PROBLEM >> Somewhere below, one line contains "कामकाज़ कोऔर" and a later line contains "O curte de apel blochează proiectul de". Output those two lines and everything between them exactly, and nothing else.

RECORDED INFORMATION >>
# # # #

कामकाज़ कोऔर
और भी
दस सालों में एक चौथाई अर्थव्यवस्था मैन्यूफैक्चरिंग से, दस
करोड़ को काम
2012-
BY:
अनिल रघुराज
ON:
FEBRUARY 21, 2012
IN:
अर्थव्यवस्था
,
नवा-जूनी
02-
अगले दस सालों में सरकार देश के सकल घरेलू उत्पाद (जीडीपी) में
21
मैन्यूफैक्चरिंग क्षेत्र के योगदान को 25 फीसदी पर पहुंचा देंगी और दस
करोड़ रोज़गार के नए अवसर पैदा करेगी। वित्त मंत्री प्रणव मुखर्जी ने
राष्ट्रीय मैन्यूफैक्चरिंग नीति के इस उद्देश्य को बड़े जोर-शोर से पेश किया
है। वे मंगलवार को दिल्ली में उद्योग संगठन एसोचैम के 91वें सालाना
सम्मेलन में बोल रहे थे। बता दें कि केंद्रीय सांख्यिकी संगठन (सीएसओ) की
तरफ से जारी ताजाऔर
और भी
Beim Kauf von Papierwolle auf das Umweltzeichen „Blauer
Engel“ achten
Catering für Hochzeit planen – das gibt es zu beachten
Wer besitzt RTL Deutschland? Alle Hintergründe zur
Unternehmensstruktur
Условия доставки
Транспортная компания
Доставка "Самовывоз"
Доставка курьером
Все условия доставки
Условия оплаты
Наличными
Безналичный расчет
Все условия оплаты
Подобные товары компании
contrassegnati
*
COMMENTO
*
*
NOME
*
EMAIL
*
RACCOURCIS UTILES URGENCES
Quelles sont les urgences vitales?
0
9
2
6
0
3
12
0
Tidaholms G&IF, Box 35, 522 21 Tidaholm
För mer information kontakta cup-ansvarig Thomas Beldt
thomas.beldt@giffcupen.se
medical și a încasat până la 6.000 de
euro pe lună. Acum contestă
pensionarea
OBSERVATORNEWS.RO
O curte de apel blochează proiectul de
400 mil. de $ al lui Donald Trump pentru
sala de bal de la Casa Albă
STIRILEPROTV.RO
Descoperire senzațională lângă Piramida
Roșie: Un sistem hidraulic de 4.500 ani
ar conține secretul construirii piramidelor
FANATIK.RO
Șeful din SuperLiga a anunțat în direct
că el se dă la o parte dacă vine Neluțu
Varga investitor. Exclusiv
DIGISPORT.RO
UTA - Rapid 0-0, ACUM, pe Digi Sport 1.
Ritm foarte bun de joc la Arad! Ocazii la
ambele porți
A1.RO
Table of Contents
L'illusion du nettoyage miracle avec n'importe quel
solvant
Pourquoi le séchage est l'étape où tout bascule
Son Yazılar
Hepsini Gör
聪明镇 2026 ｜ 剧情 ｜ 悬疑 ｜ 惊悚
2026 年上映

# # # #

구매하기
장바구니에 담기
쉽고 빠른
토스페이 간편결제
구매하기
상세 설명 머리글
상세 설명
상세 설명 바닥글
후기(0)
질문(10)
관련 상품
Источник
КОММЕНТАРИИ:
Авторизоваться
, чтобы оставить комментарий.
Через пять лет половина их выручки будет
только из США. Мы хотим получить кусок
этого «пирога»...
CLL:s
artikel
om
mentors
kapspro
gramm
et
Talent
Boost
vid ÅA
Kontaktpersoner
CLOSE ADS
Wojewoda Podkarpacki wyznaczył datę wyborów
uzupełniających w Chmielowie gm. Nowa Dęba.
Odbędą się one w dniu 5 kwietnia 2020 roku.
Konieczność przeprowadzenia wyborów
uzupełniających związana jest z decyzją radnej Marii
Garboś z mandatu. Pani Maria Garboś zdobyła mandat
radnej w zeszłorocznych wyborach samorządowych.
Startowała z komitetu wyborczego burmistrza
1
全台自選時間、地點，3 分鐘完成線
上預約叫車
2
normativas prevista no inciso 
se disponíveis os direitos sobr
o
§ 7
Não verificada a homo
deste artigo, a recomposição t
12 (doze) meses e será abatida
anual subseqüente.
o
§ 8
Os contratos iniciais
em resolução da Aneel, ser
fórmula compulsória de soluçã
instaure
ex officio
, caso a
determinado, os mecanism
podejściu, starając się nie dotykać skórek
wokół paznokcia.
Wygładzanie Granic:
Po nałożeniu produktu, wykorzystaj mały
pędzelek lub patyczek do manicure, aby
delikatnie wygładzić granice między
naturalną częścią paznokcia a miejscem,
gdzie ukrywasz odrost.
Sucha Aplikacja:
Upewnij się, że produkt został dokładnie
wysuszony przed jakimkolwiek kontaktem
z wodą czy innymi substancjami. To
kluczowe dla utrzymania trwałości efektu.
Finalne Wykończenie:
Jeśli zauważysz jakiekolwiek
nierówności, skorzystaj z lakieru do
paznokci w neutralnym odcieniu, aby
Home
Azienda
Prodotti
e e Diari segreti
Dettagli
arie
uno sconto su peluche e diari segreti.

# # # #

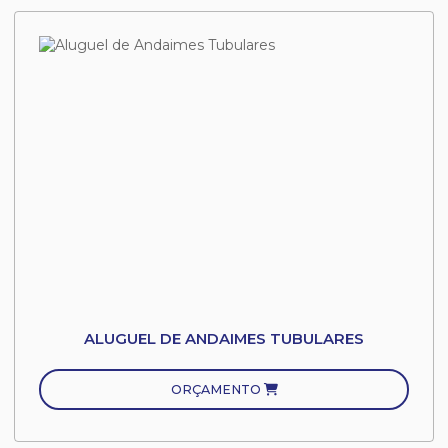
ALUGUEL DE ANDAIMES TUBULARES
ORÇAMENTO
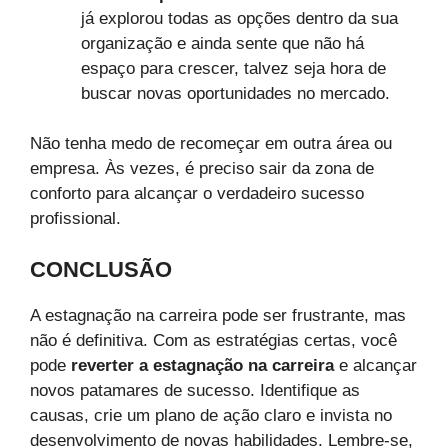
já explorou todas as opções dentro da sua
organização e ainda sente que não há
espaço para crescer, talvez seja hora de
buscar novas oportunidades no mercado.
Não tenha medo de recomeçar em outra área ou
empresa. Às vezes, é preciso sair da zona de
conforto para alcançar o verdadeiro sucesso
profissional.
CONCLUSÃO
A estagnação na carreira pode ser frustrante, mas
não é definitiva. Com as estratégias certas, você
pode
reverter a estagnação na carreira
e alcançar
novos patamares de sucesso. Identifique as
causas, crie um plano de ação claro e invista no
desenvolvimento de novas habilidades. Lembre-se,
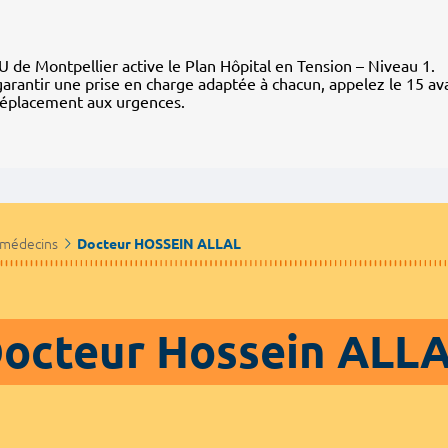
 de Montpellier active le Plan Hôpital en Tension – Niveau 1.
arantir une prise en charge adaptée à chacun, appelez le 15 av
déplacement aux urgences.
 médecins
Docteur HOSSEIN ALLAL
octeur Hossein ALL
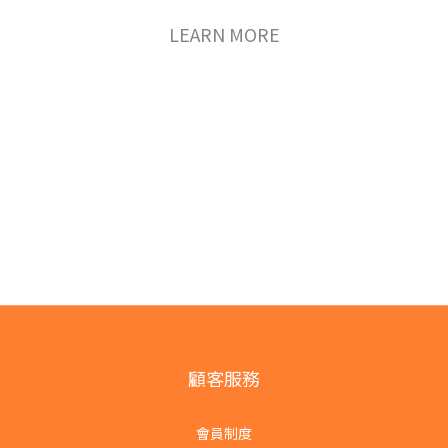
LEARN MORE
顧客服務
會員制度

# # # #

ANSWER SECTION >>
कामकाज़ कोऔर
और भी
दस सालों में एक चौथाई अर्थव्यवस्था मैन्यूफैक्चरिंग से, दस
करोड़ को काम
2012-
BY:
अनिल रघुराज
ON:
FEBRUARY 21, 2012
IN:
अर्थव्यवस्था
,
नवा-जूनी
02-
अगले दस सालों में सरकार देश के सकल घरेलू उत्पाद (जीडीपी) में
21
मैन्यूफैक्चरिंग क्षेत्र के योगदान को 25 फीसदी पर पहुंचा देंगी और दस
करोड़ रोज़गार के नए अवसर पैदा करेगी। वित्त मंत्री प्रणव मुखर्जी ने
राष्ट्रीय मैन्यूफैक्चरिंग नीति के इस उद्देश्य को बड़े जोर-शोर से पेश किया
है। वे मंगलवार को दिल्ली में उद्योग संगठन एसोचैम के 91वें सालाना
सम्मेलन में बोल रहे थे। बता दें कि केंद्रीय सांख्यिकी संगठन (सीएसओ) की
तरफ से जारी ताजाऔर
और भी
Beim Kauf von Papierwolle auf das Umweltzeichen „Blauer
Engel“ achten
Catering für Hochzeit planen – das gibt es zu beachten
Wer besitzt RTL Deutschland? Alle Hintergründe zur
Unternehmensstruktur
Условия доставки
Транспортная компания
Доставка "Самовывоз"
Доставка курьером
Все условия доставки
Условия оплаты
Наличными
Безналичный расчет
Все условия оплаты
Подобные товары компании
contrassegnati
*
COMMENTO
*
*
NOME
*
EMAIL
*
RACCOURCIS UTILES URGENCES
Quelles sont les urgences vitales?
0
9
2
6
0
3
12
0
Tidaholms G&IF, Box 35, 522 21 Tidaholm
För mer information kontakta cup-ansvarig Thomas Beldt
thomas.beldt@giffcupen.se
medical și a încasat până la 6.000 de
euro pe lună. Acum contestă
pensionarea
OBSERVATORNEWS.RO
O curte de apel blochează proiectul de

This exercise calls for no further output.